Work instructions:
Restate the records below word for word, and omit the images they hold.

::: Source data :::

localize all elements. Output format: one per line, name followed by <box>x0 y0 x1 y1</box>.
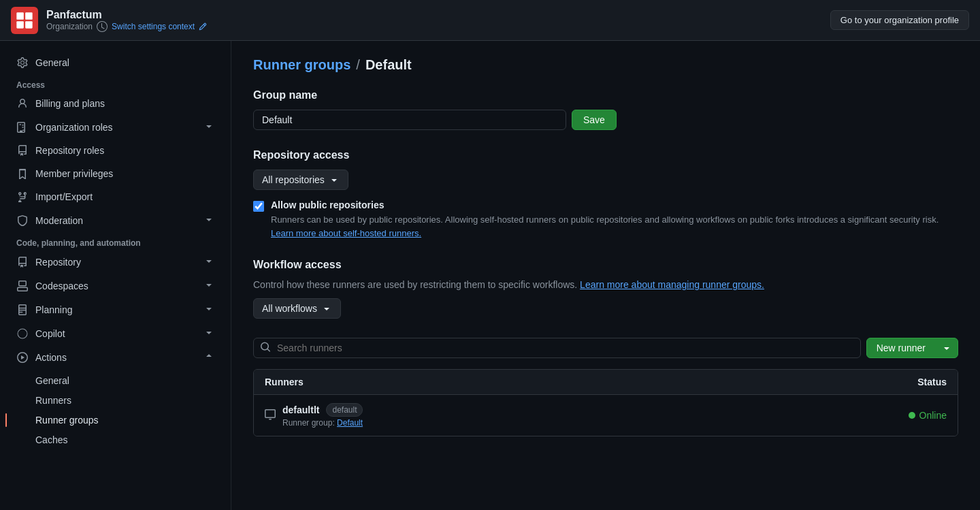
gear-icon <box>16 57 29 69</box>
allow-public-repos-row: Allow public repositories Runners can be… <box>253 200 958 240</box>
allow-public-repos-checkbox[interactable] <box>253 201 264 212</box>
sidebar-item-moderation-label: Moderation <box>35 215 83 226</box>
actions-submenu: General Runners Runner groups Caches <box>0 370 231 451</box>
group-name-section: Group name Save <box>253 89 958 130</box>
status-dot-online <box>909 412 915 419</box>
actions-caches-label: Caches <box>35 434 67 445</box>
svg-rect-1 <box>25 12 32 19</box>
workflow-access-dropdown[interactable]: All workflows <box>253 298 341 319</box>
learn-more-self-hosted-link[interactable]: Learn more about self-hosted runners. <box>271 228 421 238</box>
billing-icon <box>16 97 29 110</box>
breadcrumb-current: Default <box>365 57 412 73</box>
new-runner-dropdown-arrow[interactable] <box>936 338 958 357</box>
main-content: Runner groups / Default Group name Save … <box>231 41 980 510</box>
org-sub-row: Organization Switch settings context <box>46 21 207 32</box>
runner-status: Online <box>909 410 947 421</box>
sidebar-item-member-privs-label: Member privileges <box>35 168 113 179</box>
sidebar-item-general[interactable]: General <box>5 52 225 74</box>
sidebar-item-actions-caches[interactable]: Caches <box>5 430 225 449</box>
repo-roles-icon <box>16 144 29 157</box>
runner-tag: default <box>326 403 363 417</box>
sidebar-item-copilot-label: Copilot <box>35 328 65 339</box>
table-row: defaultlt default Runner group: Default … <box>254 395 958 436</box>
sidebar-item-actions-general[interactable]: General <box>5 371 225 390</box>
breadcrumb-runner-groups-link[interactable]: Runner groups <box>253 57 350 73</box>
actions-general-label: General <box>35 375 69 386</box>
save-button[interactable]: Save <box>572 110 617 130</box>
search-icon <box>260 342 271 355</box>
sidebar-item-planning[interactable]: Planning <box>5 298 225 321</box>
header: Panfactum Organization Switch settings c… <box>0 0 980 41</box>
copilot-icon <box>16 328 29 340</box>
svg-rect-3 <box>25 21 32 28</box>
workflow-access-title: Workflow access <box>253 259 958 271</box>
actions-runner-groups-label: Runner groups <box>35 415 99 426</box>
header-left: Panfactum Organization Switch settings c… <box>11 7 207 34</box>
moderation-chevron-icon <box>203 214 214 227</box>
sidebar-item-actions[interactable]: Actions <box>5 346 225 368</box>
svg-rect-2 <box>16 21 23 28</box>
goto-org-profile-button[interactable]: Go to your organization profile <box>830 10 969 30</box>
repo-access-section: Repository access All repositories Allow… <box>253 149 958 240</box>
import-export-icon <box>16 191 29 203</box>
codespaces-chevron-icon <box>203 279 214 292</box>
sidebar-item-copilot[interactable]: Copilot <box>5 322 225 345</box>
sidebar-item-repo-roles-label: Repository roles <box>35 145 104 156</box>
search-runners-input[interactable] <box>253 338 861 358</box>
runner-icon <box>265 409 276 422</box>
sidebar-item-import-export-label: Import/Export <box>35 191 93 202</box>
sidebar-item-codespaces-label: Codespaces <box>35 281 88 291</box>
sidebar-item-import-export[interactable]: Import/Export <box>5 186 225 208</box>
sidebar-item-planning-label: Planning <box>35 304 73 315</box>
actions-icon <box>16 351 29 364</box>
breadcrumb: Runner groups / Default <box>253 57 958 73</box>
sidebar-item-moderation[interactable]: Moderation <box>5 209 225 232</box>
org-info: Panfactum Organization Switch settings c… <box>46 9 207 32</box>
group-name-title: Group name <box>253 89 958 101</box>
org-roles-icon <box>16 121 29 133</box>
runner-table: Runners Status defaultlt default Runner … <box>253 369 958 436</box>
runner-name: defaultlt <box>282 404 319 415</box>
actions-chevron-icon <box>203 351 214 364</box>
workflow-access-section: Workflow access Control how these runner… <box>253 259 958 319</box>
sidebar-item-billing[interactable]: Billing and plans <box>5 93 225 114</box>
repo-access-dropdown[interactable]: All repositories <box>253 170 348 190</box>
org-type: Organization <box>46 22 93 31</box>
org-roles-chevron-icon <box>203 121 214 133</box>
search-wrap <box>253 338 861 358</box>
code-section-label: Code, planning, and automation <box>0 233 231 251</box>
repository-chevron-icon <box>203 255 214 268</box>
sidebar-item-member-privs[interactable]: Member privileges <box>5 163 225 185</box>
org-name: Panfactum <box>46 9 207 21</box>
repo-access-dropdown-label: All repositories <box>262 174 325 185</box>
runner-left: defaultlt default Runner group: Default <box>265 403 363 428</box>
planning-chevron-icon <box>203 303 214 316</box>
learn-more-runner-groups-link[interactable]: Learn more about managing runner groups. <box>580 279 764 290</box>
runner-group: Runner group: Default <box>282 418 363 428</box>
moderation-icon <box>16 214 29 227</box>
group-name-row: Save <box>253 110 958 130</box>
group-name-input[interactable] <box>253 110 566 130</box>
sidebar-item-repo-roles[interactable]: Repository roles <box>5 140 225 161</box>
member-privs-icon <box>16 168 29 180</box>
sidebar-item-repository[interactable]: Repository <box>5 251 225 273</box>
copilot-chevron-icon <box>203 327 214 340</box>
runner-group-link[interactable]: Default <box>337 418 363 428</box>
new-runner-button[interactable]: New runner <box>866 338 958 358</box>
sidebar: General Access Billing and plans Organiz… <box>0 41 231 510</box>
actions-runners-label: Runners <box>35 395 71 406</box>
workflow-access-desc: Control how these runners are used by re… <box>253 279 958 290</box>
access-section-label: Access <box>0 75 231 93</box>
sidebar-item-org-roles[interactable]: Organization roles <box>5 116 225 138</box>
sidebar-item-actions-runner-groups[interactable]: Runner groups <box>5 411 225 430</box>
codespaces-icon <box>16 280 29 292</box>
sidebar-item-codespaces[interactable]: Codespaces <box>5 274 225 297</box>
switch-context-link[interactable]: Switch settings context <box>112 22 195 31</box>
org-logo <box>11 7 38 34</box>
sidebar-item-actions-runners[interactable]: Runners <box>5 391 225 410</box>
status-col-header: Status <box>917 377 947 387</box>
svg-rect-0 <box>16 12 23 19</box>
repository-icon <box>16 256 29 268</box>
sidebar-item-repository-label: Repository <box>35 257 81 268</box>
runners-search-row: New runner <box>253 338 958 358</box>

:::

Response area:
localize all elements. Output format: one per line, name followed by <box>x0 y0 x1 y1</box>.
gear-icon <box>16 57 29 69</box>
allow-public-repos-row: Allow public repositories Runners can be… <box>253 200 958 240</box>
allow-public-repos-checkbox[interactable] <box>253 201 264 212</box>
sidebar-item-moderation-label: Moderation <box>35 215 83 226</box>
actions-submenu: General Runners Runner groups Caches <box>0 370 231 451</box>
group-name-section: Group name Save <box>253 89 958 130</box>
status-dot-online <box>909 412 915 419</box>
actions-caches-label: Caches <box>35 434 67 445</box>
svg-rect-1 <box>25 12 32 19</box>
workflow-access-dropdown[interactable]: All workflows <box>253 298 341 319</box>
learn-more-self-hosted-link[interactable]: Learn more about self-hosted runners. <box>271 228 421 238</box>
billing-icon <box>16 97 29 110</box>
breadcrumb-current: Default <box>365 57 412 73</box>
new-runner-dropdown-arrow[interactable] <box>936 338 958 357</box>
main-content: Runner groups / Default Group name Save … <box>231 41 980 510</box>
org-sub-row: Organization Switch settings context <box>46 21 207 32</box>
runner-status: Online <box>909 410 947 421</box>
sidebar-item-member-privs-label: Member privileges <box>35 168 113 179</box>
sidebar-item-general[interactable]: General <box>5 52 225 74</box>
sidebar-item-actions-caches[interactable]: Caches <box>5 430 225 449</box>
repo-roles-icon <box>16 144 29 157</box>
runner-tag: default <box>326 403 363 417</box>
sidebar-item-copilot-label: Copilot <box>35 328 65 339</box>
table-row: defaultlt default Runner group: Default … <box>254 395 958 436</box>
sidebar-item-actions-general[interactable]: General <box>5 371 225 390</box>
breadcrumb-runner-groups-link[interactable]: Runner groups <box>253 57 350 73</box>
actions-general-label: General <box>35 375 69 386</box>
save-button[interactable]: Save <box>572 110 617 130</box>
search-icon <box>260 342 271 355</box>
sidebar-item-planning[interactable]: Planning <box>5 298 225 321</box>
header: Panfactum Organization Switch settings c… <box>0 0 980 41</box>
copilot-icon <box>16 328 29 340</box>
svg-rect-3 <box>25 21 32 28</box>
workflow-access-title: Workflow access <box>253 259 958 271</box>
actions-runner-groups-label: Runner groups <box>35 415 99 426</box>
header-left: Panfactum Organization Switch settings c… <box>11 7 207 34</box>
moderation-chevron-icon <box>203 214 214 227</box>
sidebar-item-actions[interactable]: Actions <box>5 346 225 368</box>
svg-rect-2 <box>16 21 23 28</box>
goto-org-profile-button[interactable]: Go to your organization profile <box>830 10 969 30</box>
repo-access-section: Repository access All repositories Allow… <box>253 149 958 240</box>
import-export-icon <box>16 191 29 203</box>
codespaces-chevron-icon <box>203 279 214 292</box>
sidebar-item-copilot[interactable]: Copilot <box>5 322 225 345</box>
sidebar-item-repo-roles-label: Repository roles <box>35 145 104 156</box>
search-runners-input[interactable] <box>253 338 861 358</box>
runner-icon <box>265 409 276 422</box>
sidebar-item-import-export-label: Import/Export <box>35 191 93 202</box>
sidebar-item-codespaces-label: Codespaces <box>35 281 88 291</box>
sidebar-item-import-export[interactable]: Import/Export <box>5 186 225 208</box>
sidebar-item-planning-label: Planning <box>35 304 73 315</box>
actions-icon <box>16 351 29 364</box>
breadcrumb: Runner groups / Default <box>253 57 958 73</box>
sidebar-item-moderation[interactable]: Moderation <box>5 209 225 232</box>
org-info: Panfactum Organization Switch settings c… <box>46 9 207 32</box>
group-name-title: Group name <box>253 89 958 101</box>
org-roles-icon <box>16 121 29 133</box>
runner-table: Runners Status defaultlt default Runner … <box>253 369 958 436</box>
runner-name: defaultlt <box>282 404 319 415</box>
actions-chevron-icon <box>203 351 214 364</box>
workflow-access-section: Workflow access Control how these runner… <box>253 259 958 319</box>
sidebar-item-billing[interactable]: Billing and plans <box>5 93 225 114</box>
repo-access-dropdown[interactable]: All repositories <box>253 170 348 190</box>
org-type: Organization <box>46 22 93 31</box>
org-roles-chevron-icon <box>203 121 214 133</box>
search-wrap <box>253 338 861 358</box>
code-section-label: Code, planning, and automation <box>0 233 231 251</box>
repository-chevron-icon <box>203 255 214 268</box>
sidebar-item-member-privs[interactable]: Member privileges <box>5 163 225 185</box>
org-name: Panfactum <box>46 9 207 21</box>
repo-access-dropdown-label: All repositories <box>262 174 325 185</box>
runner-left: defaultlt default Runner group: Default <box>265 403 363 428</box>
planning-chevron-icon <box>203 303 214 316</box>
learn-more-runner-groups-link[interactable]: Learn more about managing runner groups. <box>580 279 764 290</box>
runner-group: Runner group: Default <box>282 418 363 428</box>
moderation-icon <box>16 214 29 227</box>
group-name-row: Save <box>253 110 958 130</box>
group-name-input[interactable] <box>253 110 566 130</box>
sidebar-item-repo-roles[interactable]: Repository roles <box>5 140 225 161</box>
member-privs-icon <box>16 168 29 180</box>
sidebar-item-repository[interactable]: Repository <box>5 251 225 273</box>
copilot-chevron-icon <box>203 327 214 340</box>
runner-group-link[interactable]: Default <box>337 418 363 428</box>
new-runner-button[interactable]: New runner <box>866 338 958 358</box>
sidebar: General Access Billing and plans Organiz… <box>0 41 231 510</box>
actions-runners-label: Runners <box>35 395 71 406</box>
workflow-access-desc: Control how these runners are used by re… <box>253 279 958 290</box>
access-section-label: Access <box>0 75 231 93</box>
sidebar-item-org-roles[interactable]: Organization roles <box>5 116 225 138</box>
sidebar-item-actions-runner-groups[interactable]: Runner groups <box>5 411 225 430</box>
codespaces-icon <box>16 280 29 292</box>
sidebar-item-codespaces[interactable]: Codespaces <box>5 274 225 297</box>
switch-context-link[interactable]: Switch settings context <box>112 22 195 31</box>
org-logo <box>11 7 38 34</box>
sidebar-item-actions-runners[interactable]: Runners <box>5 391 225 410</box>
status-col-header: Status <box>917 377 947 387</box>
svg-rect-0 <box>16 12 23 19</box>
repository-icon <box>16 256 29 268</box>
sidebar-item-repository-label: Repository <box>35 257 81 268</box>
runners-search-row: New runner <box>253 338 958 358</box>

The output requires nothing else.